Memories Matter: The Giver and Descriptive Writing Memoirs (6-8)
Using The Giver, students will discuss the importance of having a recorded history of humanity. This understanding provides context for descriptive writing of students’ own history in a lesson that integrates personal writing, research, and response to literature.
Myth and Truth: Independence Day (3-5)
Most Americans think of the Fourth of July as Independence Day—but is it really the day the U.S. declared and celebrated independence? By exploring myths and truths surrounding Independence Day, this lesson asks students to think critically about commonly believed stories regarding the beginning of the Revolutionary War and the Independence Day holiday.
Sequencing: A Strategy to Succeed at Reading Comprehension (3-5)
Students will strengthen comprehension of the Paul Bunyan tall tale by creating a life-sized timeline. Focusing on the sequence of events in the story, students each write a complete sentence and draw a picture illustrating a certain event and then as a class put these events in sequential order.
Thundering Tall Tales: Using Read-Aloud as a Springboard to Writing (3-5)
This lesson uses the Coretta Scott King Award book Thunder Rose to reinforce the common elements, or text structure, of tall tales. Reading this literature selection aloud supports students as they produce original tall tales for a culminating activity.
Timelines and Texts: Motivating Students to Read Nonfiction (6-8)
Using an historical timeline and their prior knowledge of events, students predict when specific inventions were produced. After sharing their predictions in pairs/trios, they revise their timelines for accuracy, using Web resources. Through discussion, they consider the connections between historical events and when inventions were created.
Using Timeline Games and Mexican History to Improve Comprehension (3-5)

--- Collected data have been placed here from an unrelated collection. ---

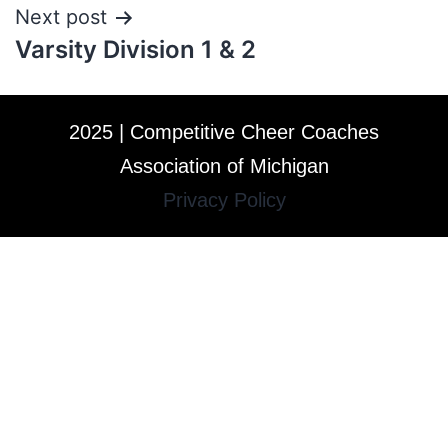
Next post
Varsity Division 1 & 2
2025 | Competitive Cheer Coaches
Association of Michigan
Privacy Policy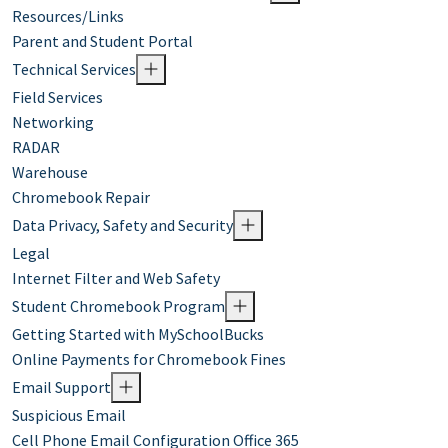
Resources/Links
Parent and Student Portal
Technical Services
Field Services
Networking
RADAR
Warehouse
Chromebook Repair
Data Privacy, Safety and Security
Legal
Internet Filter and Web Safety
Student Chromebook Program
Getting Started with MySchoolBucks
Online Payments for Chromebook Fines
Email Support
Suspicious Email
Cell Phone Email Configuration Office 365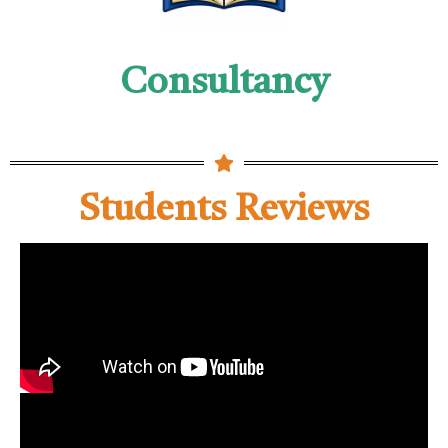
Consultancy
Students Reviews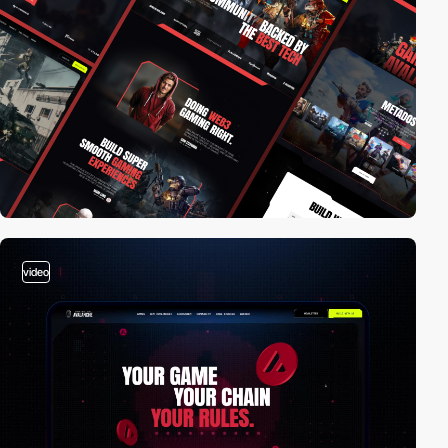
video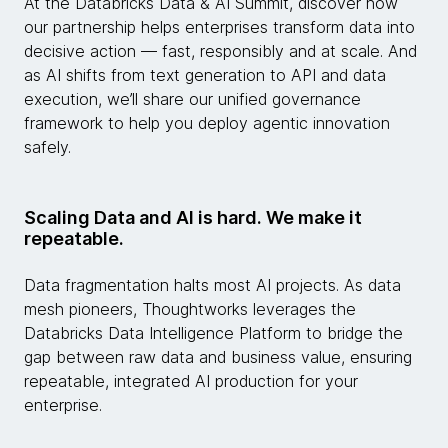
At the Databricks Data & AI Summit, discover how
our partnership helps enterprises transform data into
decisive action — fast, responsibly and at scale. And
as AI shifts from text generation to API and data
execution, we’ll share our unified governance
framework to help you deploy agentic innovation
safely.
Scaling Data and AI is hard. We make it
repeatable.
Data fragmentation halts most AI projects. As data
mesh pioneers, Thoughtworks leverages the
Databricks Data Intelligence Platform to bridge the
gap between raw data and business value, ensuring
repeatable, integrated AI production for your
enterprise.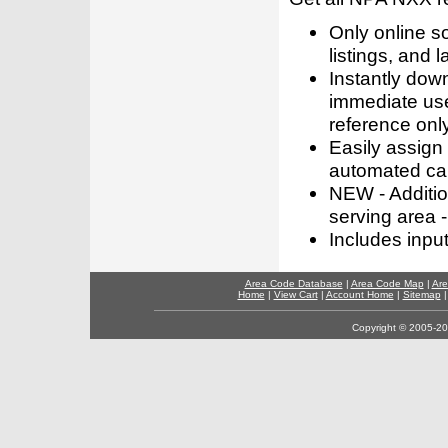
Only online s
listings, and l
Instantly dow
immediate use
reference only
Easily assign
automated call
NEW - Addition
serving area -
Includes inpu
Area Code Database
|
Area Code Map
|
Are
Home
|
View Cart
|
Account Home
|
Sitemap
Copyright © 2005-202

This lesson has students participate in a shared reading and conduct online research to gain an understanding of Mexican history. Students choose events, take notes on them, think about how to order them, and create a timeline. They then play a game to learn from each other's timelines.

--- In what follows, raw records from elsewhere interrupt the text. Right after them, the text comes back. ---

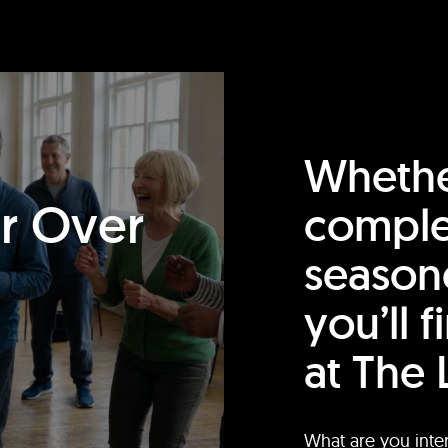
Whethe
or Over
comple
season
you’ll 
at The 
What are you inte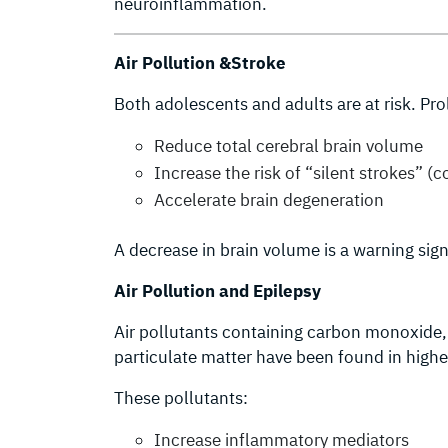
neuroinflammation.
Air Pollution &Stroke
Both adolescents and adults are at risk. P
Reduce total cerebral brain volume
Increase the risk of “silent strokes” (c
Accelerate brain degeneration
A decrease in brain volume is a warning sig
Air Pollution and Epilepsy
Air pollutants containing carbon monoxide, 
particulate matter have been found in higher 
These pollutants:
Increase inflammatory mediators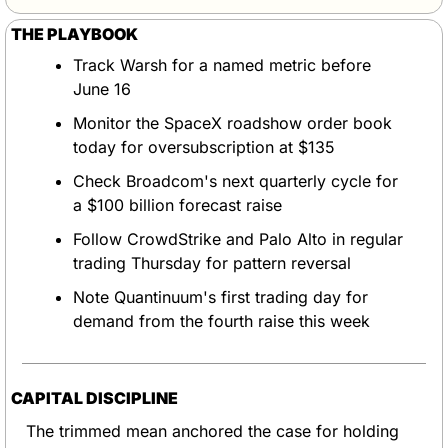
THE PLAYBOOK
Track Warsh for a named metric before 
June 16
Monitor the SpaceX roadshow order book 
today for oversubscription at $135
Check Broadcom's next quarterly cycle for 
a $100 billion forecast raise
Follow CrowdStrike and Palo Alto in regular 
trading Thursday for pattern reversal
Note Quantinuum's first trading day for 
demand from the fourth raise this week
CAPITAL DISCIPLINE
The trimmed mean anchored the case for holding 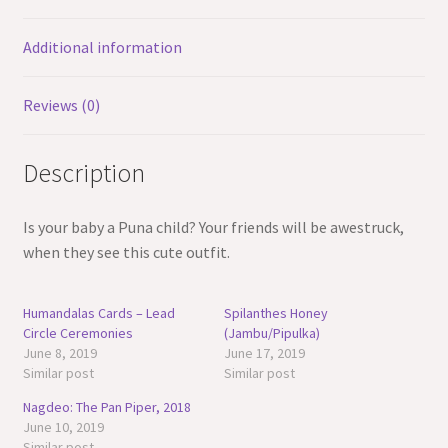
Additional information
Reviews (0)
Description
Is your baby a Puna child? Your friends will be awestruck,
when they see this cute outfit.
Humandalas Cards – Lead
Spilanthes Honey
Circle Ceremonies
(Jambu/Pipulka)
June 8, 2019
June 17, 2019
Similar post
Similar post
Nagdeo: The Pan Piper, 2018
June 10, 2019
Similar post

Voting! What’s It All About? (3-5)
Students learn about the voting process through read-alouds, partner and independent
reading, as well as guided Internet exploration of child-friendly Web sites.
Students share information through writing and whole group discussions, explore
the difference between fact and opinion, and create a large graffiti wall mural
with information they’ve learned.
Weekly Writer’s Blogs: Building a Reflective Community of Support (9-12)

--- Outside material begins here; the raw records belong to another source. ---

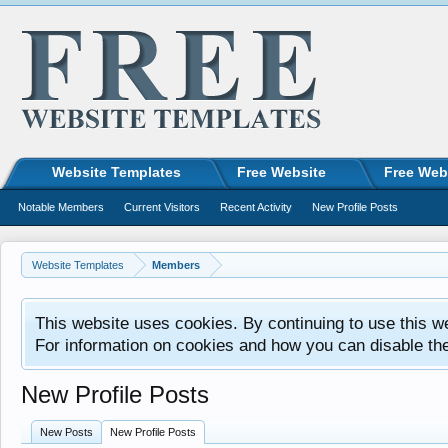
Website Templates
Free Website
Free Web
Notable Members
Current Visitors
Recent Activity
New Profile Posts
Website Templates
Members
This website uses cookies. By continuing to use this w
For information on cookies and how you can disable th
New Profile Posts
New Posts
New Profile Posts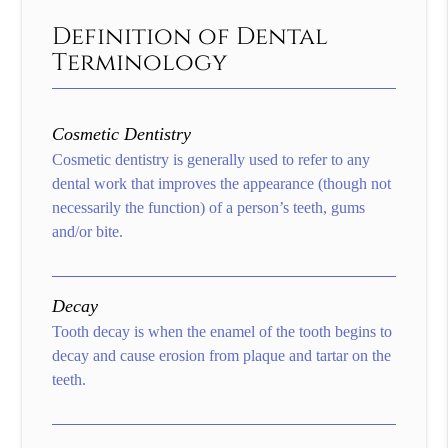
Definition of Dental
Terminology
Cosmetic Dentistry
Cosmetic dentistry is generally used to refer to any
dental work that improves the appearance (though not
necessarily the function) of a person’s teeth, gums
and/or bite.
Decay
Tooth decay is when the enamel of the tooth begins to
decay and cause erosion from plaque and tartar on the
teeth.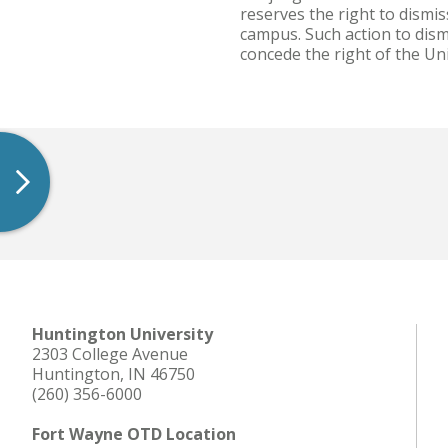
reserves the right to dismi
campus. Such action to dismi
concede the right of the Un
Huntington University
2303 College Avenue
Huntington, IN 46750
(260) 356-6000
Fort Wayne OTD Location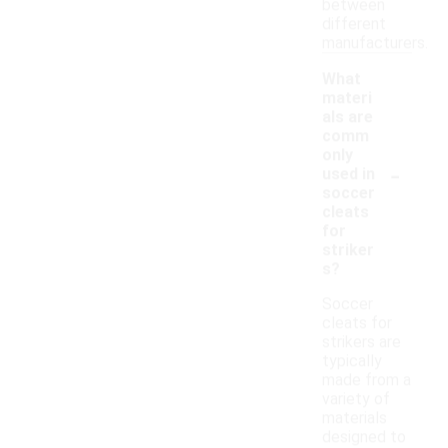
between
different
manufacturers.
What
materi
als are
comm
only
-
used in
soccer
cleats
for
striker
s?
Soccer
cleats for
strikers are
typically
made from a
variety of
materials
designed to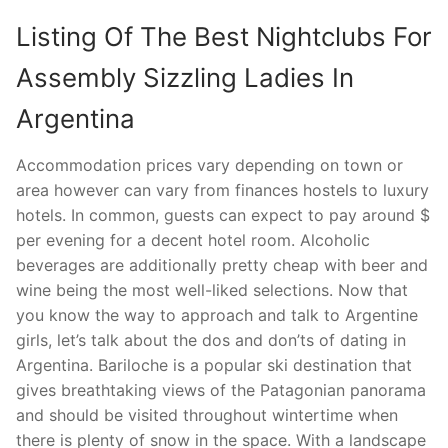
Listing Of The Best Nightclubs For
Assembly Sizzling Ladies In
Argentina
Accommodation prices vary depending on town or
area however can vary from finances hostels to luxury
hotels. In common, guests can expect to pay around $
per evening for a decent hotel room. Alcoholic
beverages are additionally pretty cheap with beer and
wine being the most well-liked selections. Now that
you know the way to approach and talk to Argentine
girls, let’s talk about the dos and don’ts of dating in
Argentina. Bariloche is a popular ski destination that
gives breathtaking views of the Patagonian panorama
and should be visited throughout wintertime when
there is plenty of snow in the space. With a landscape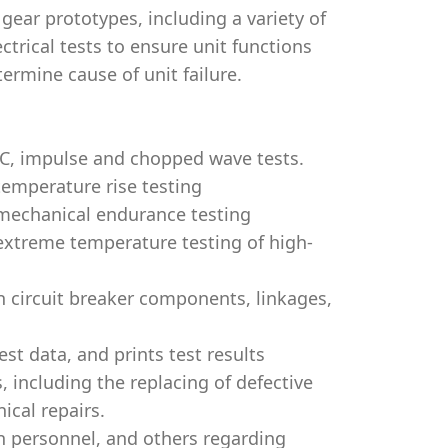
 gear prototypes, including a variety of
ctrical tests to ensure unit functions
ermine cause of unit failure.
AC, impulse and chopped wave tests.
temperature rise testing
 mechanical endurance testing
 extreme temperature testing of high-
 circuit breaker components, linkages,
st data, and prints test results
, including the replacing of defective
ical repairs.
n personnel, and others regarding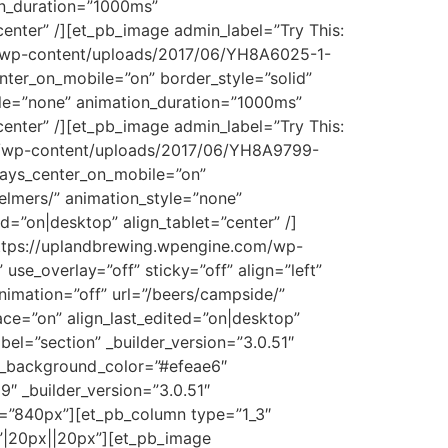
on_duration=”1000ms”
enter” /][et_pb_image admin_label=”Try This:
om/wp-content/uploads/2017/06/YH8A6025-1-
enter_on_mobile=”on” border_style=”solid”
tyle=”none” animation_duration=”1000ms”
enter” /][et_pb_image admin_label=”Try This:
com/wp-content/uploads/2017/06/YH8A9799-
lways_center_on_mobile=”on”
-elmers/” animation_style=”none”
=”on|desktop” align_tablet=”center” /]
https://uplandbrewing.wpengine.com/wp-
e_overlay=”off” sticky=”off” align=”left”
nimation=”off” url=”/beers/campside/”
ce=”on” align_last_edited=”on|desktop”
bel=”section” _builder_version=”3.0.51″
t_background_color=”#efeae6″
 _builder_version=”3.0.51″
=”840px”][et_pb_column type=”1_3″
”|20px||20px”][et_pb_image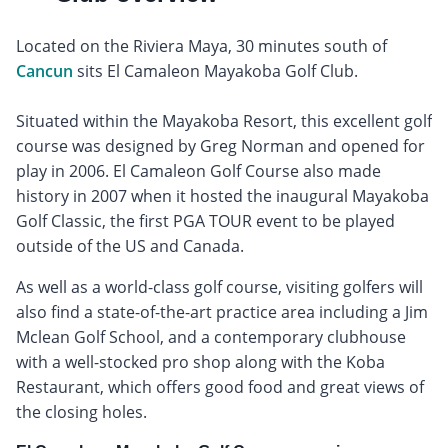
Located on the Riviera Maya, 30 minutes south of
Cancun
sits El Camaleon Mayakoba Golf Club.
Situated within the Mayakoba Resort, this excellent golf
course was designed by Greg Norman and opened for
play in 2006. El Camaleon Golf Course also made
history in 2007 when it hosted the inaugural Mayakoba
Golf Classic, the first PGA TOUR event to be played
outside of the US and Canada.
As well as a world-class golf course, visiting golfers will
also find a state-of-the-art practice area including a Jim
Mclean Golf School, and a contemporary clubhouse
with a well-stocked pro shop along with the Koba
Restaurant, which offers good food and great views of
the closing holes.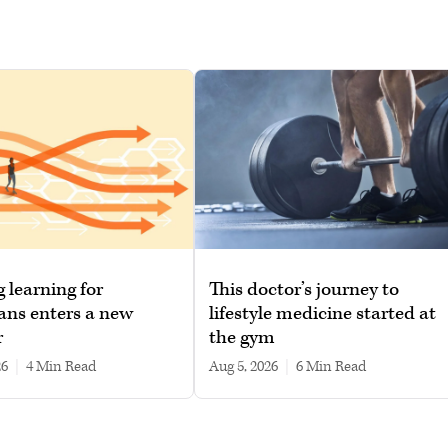
g learning for
This doctor’s journey to
ans enters a new
lifestyle medicine started at
r
the gym
26
|
4 min read
Aug 5, 2026
|
6 min read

In this digital rethinking of the traditional weekly writer’s logs, students analyze
example writer’s blog entries then begin the habit of writing
their own reflective weekly entries, which focus on the writing that they have
done over the past seven days.
Writing a Flashback and Flash-Forward Story Using Movies and Texts as Models (6-8)
Flashbacks and flash-forwards are common devices used in literature and films. Students will not only see examples of these devices through movies and stories, they will also create their own stories incorporating these literary devices.
Writing and Assessing an Autobiographical Incident (3-5)
An autobiographical incident, a story students can tell about an event in their own lives, can be a powerful teaching tool at the beginning of the school year. It is a wonderful way to introduce students to each other because the author shares experiences and feelings about an event.
Writing Workshop: Helping Writers Choose and Focus on a Topic (K-2)
In this lesson, students construct timelines as a way of choosing and focusing on a writing topic. Afterward, each student selects an event from the timeline, draws an illustration to further explore his or her thoughts, writes about the event in detail, and shares and confers during revisions.